Proactively identifying such rising risk patients is important to mitigate future health related costs.


It is well documented that a small percentage of patients account for most of the healthcare expenditures in the United States; the costliest 10% of patients account for more than two-thirds of the healthcare expenditures in the United States (1). What is less well known is that, while some high-cost patients have consecutively high-cost years, the majority experienced what has been termed a ‘cost bloom’—a dramatic year-over-year cost increase that moved them from lower expenditure deciles into the upper decile of spending. These previously low-cost patients account for roughly 68% of all high-cost patients annually (2).

Size of the Problem

  • 25% of patients identified as low-cost move to a higher echelon of expenditure each year (3).
  • More than half of high-cost patients in a three-year analysis did not have high costs in the prior two years (2).
  • $28,468 is the annual mean expenditure for the top 10% of high-cost patients (1).

Why it matters

Proactively identifying such rising risk patients is especially important, as they may disproportionately benefit from interventions designed to mitigate future costs. Such efforts can be an effective way to simultaneously improve quality and reduce costs, and are distinct from programs that address the needs of existing high-cost patients. Unfortunately, accurately identifying these rising risk patients can prove challenging for healthcare organizations (HCOs). Nearly 50% of cost bloomers are likely to have no inpatient hospital costs, and when compared to persistently high-cost patients, are diagnosed with four times fewer chronic conditions (2).

In addition, and to the extent that standard prediction tools and reimbursement formulas have failed to accurately predict or account for ‘cost bloomers,’ HCOs pay the price. Such models leave HCOs that are held accountable for the total cost of care vulnerable to inadequate funding, financial penalties, and unfair performance assessments, which can also ultimately affect the health outcomes for patients (2).

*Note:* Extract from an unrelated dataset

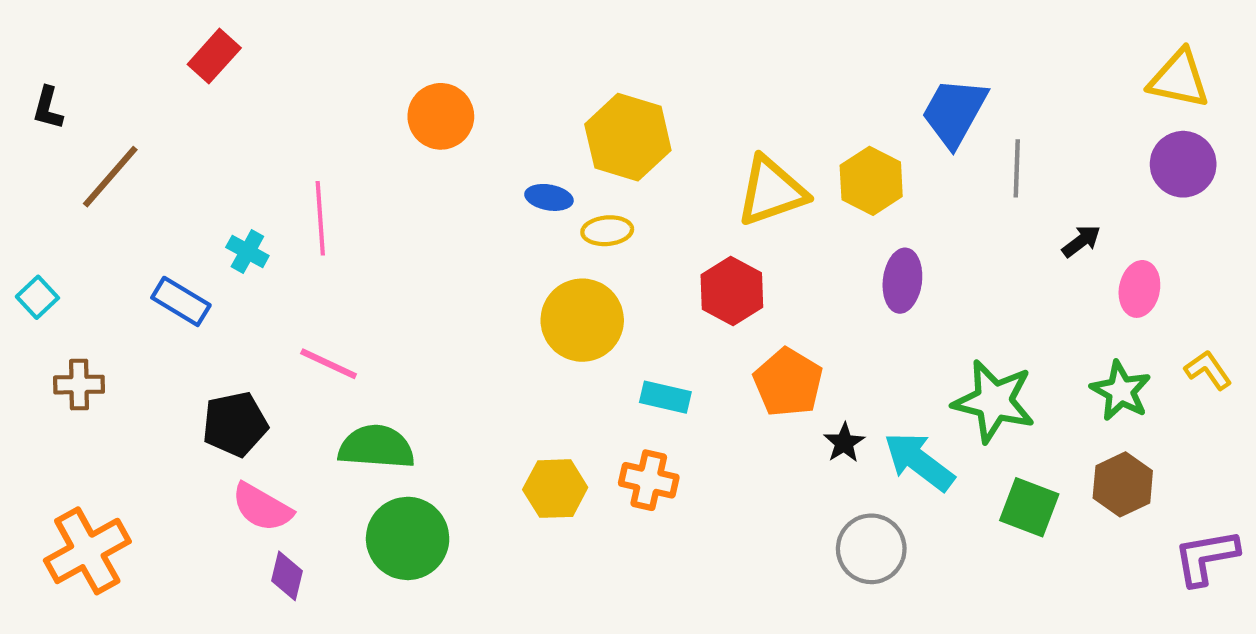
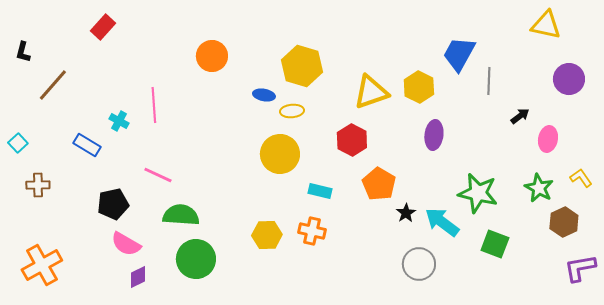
yellow triangle: (1179, 79) -> (546, 25), moved
brown hexagon: (1123, 484) -> (564, 222), moved
purple diamond: (287, 576) -> (138, 277), turned 50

As HCOs invest to improve patient outcomes and avoid unnecessary costs, it is paramount they have the ability to anticipate and address the needs of rising risk patients. AI can help by accurately identifying patients likely to be cost bloomers. Using AI-based models can also avoid the drawbacks of traditional risk scoring by allowing providers to easily integrate a wide range of distinct and dynamic patient data that would otherwise have been excluded. By leveraging AI, HCOs can launch proactive interventions designed to address the needs of rising risk patients in ways that drive a disproportionate benefit in quality, costs and future health outcomes.

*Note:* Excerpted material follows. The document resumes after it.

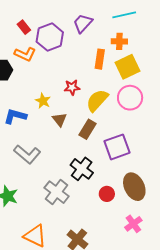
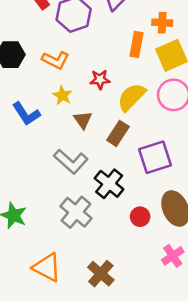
orange L-shape: (25, 54) -> (55, 60), moved
blue L-shape: (15, 116) -> (26, 114), turned -140
gray L-shape: (27, 154) -> (71, 161), moved

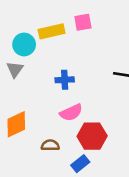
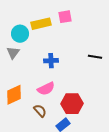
pink semicircle: (71, 113) -> (46, 89), moved
brown semicircle: (50, 145) -> (40, 111), turned 48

  • Vital Signs: Data indicating the status of the body’s vital and life-sustaining functions, with core vital signs including blood pressure, pulse, respiration rate, and body temperature.
  • Medical Claims: Data extracted from health insurance medical claims with details about dates and place of service, diagnosis codes, key procedures, use of medical equipment, and provider specialties.
  • Lab Test Results: Data about important risk markers from tests used for diagnosis, monitoring therapy, or screening, with details about specific results and abnormal indicators.


  1. Wammes, Joost, Johan Godert, et al. “Systematic review of high-cost patients' characteristics and healthcare utilisation” BMJ open, vol. 8, no. 9, Sep. 2018. doi:10.1136/bmjopen-2018-023113.
  2. Tamang, Susan, Milstein, Arnold, et al. “Predicting patient 'cost blooms' in Denmark: a longitudinal population-based study.” BMJ open, vol. 7, no. 1, Jan. 2017. doi:10.1136/bmjopen-2016-011580.
  3. Cohen, Steven B. “Statistical Brief 4481 The Concentration and Persistence in the level of Health Expenditures over Time: Estimates for the U.S. Population, 2012-2013." Agenoy for HealthCare Research and Quality, Sep. 2015. PMID: 28783282. Accessed on 12/11/2020.